■ **Work required**:
Each line of the data below containing "chat" needs to be listed.

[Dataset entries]

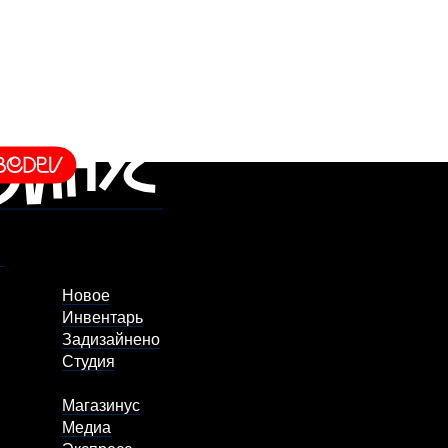
Новое
Инвентарь
Задизайнено
Студия
Магазинус
Медиа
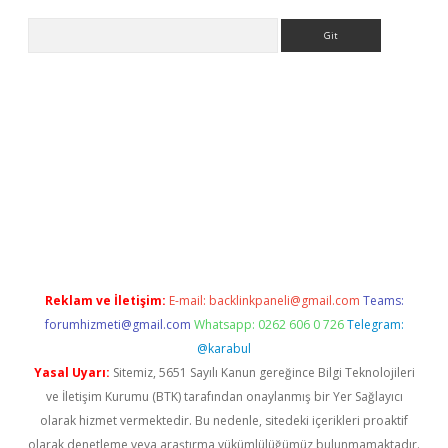
Arama
giriş
Reklam ve İletişim:
E-mail:
backlinkpaneli@gmail.com
Teams:
forumhizmeti@gmail.com
Whatsapp: 0262 606 0 726
Telegram:
@karabul
Yasal Uyarı:
Sitemiz, 5651 Sayılı Kanun gereğince Bilgi Teknolojileri
ve İletişim Kurumu (BTK) tarafından onaylanmış bir Yer Sağlayıcı
olarak hizmet vermektedir. Bu nedenle, sitedeki içerikleri proaktif
olarak denetleme veya araştırma yükümlülüğümüz bulunmamaktadır.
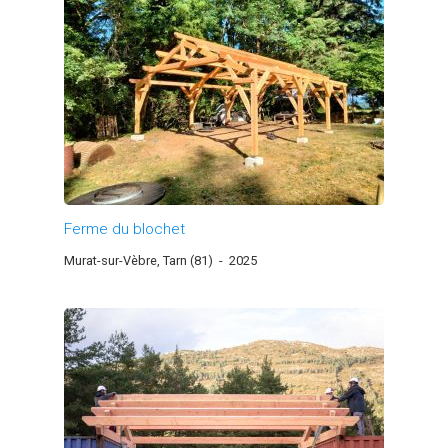
Ferme du blochet
Murat-sur-Vèbre, Tarn (81)
-
2025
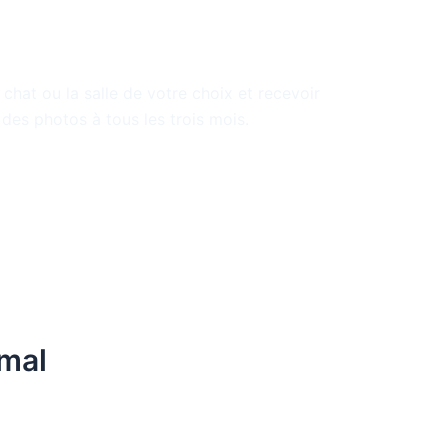
un chat ou une
 chat ou la salle de votre choix et recevoir
 des photos à tous les trois mois.
imal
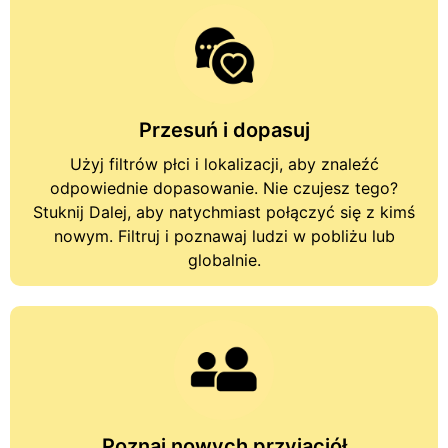
Przesuń i dopasuj
Użyj filtrów płci i lokalizacji, aby znaleźć
odpowiednie dopasowanie. Nie czujesz tego?
Stuknij Dalej, aby natychmiast połączyć się z kimś
nowym. Filtruj i poznawaj ludzi w pobliżu lub
globalnie.
Poznaj nowych przyjaciół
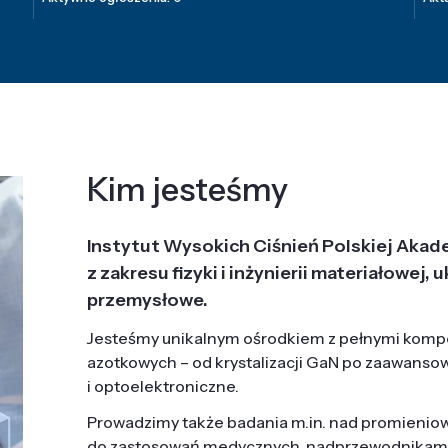
Kim jesteśmy
Instytut Wysokich Ciśnień Polskiej Akad
z zakresu fizyki i inżynierii materiałowe
przemysłowe.
Jesteśmy unikalnym ośrodkiem z pełnymi komp
azotkowych – od krystalizacji GaN po zaawanso
i optoelektroniczne.
Prowadzimy także badania m.in. nad promieni
do zastosowań medycznych, nadprzewodnikami, 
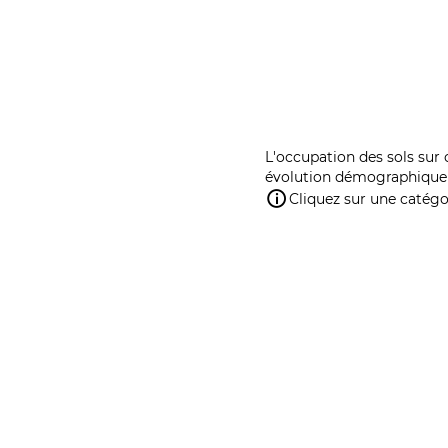
L'occupation des sols sur 
évolution démographique 
Cliquez sur une catégor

■ **Completed task**:
un chat ou une
 chat ou la salle de votre choix et recevoir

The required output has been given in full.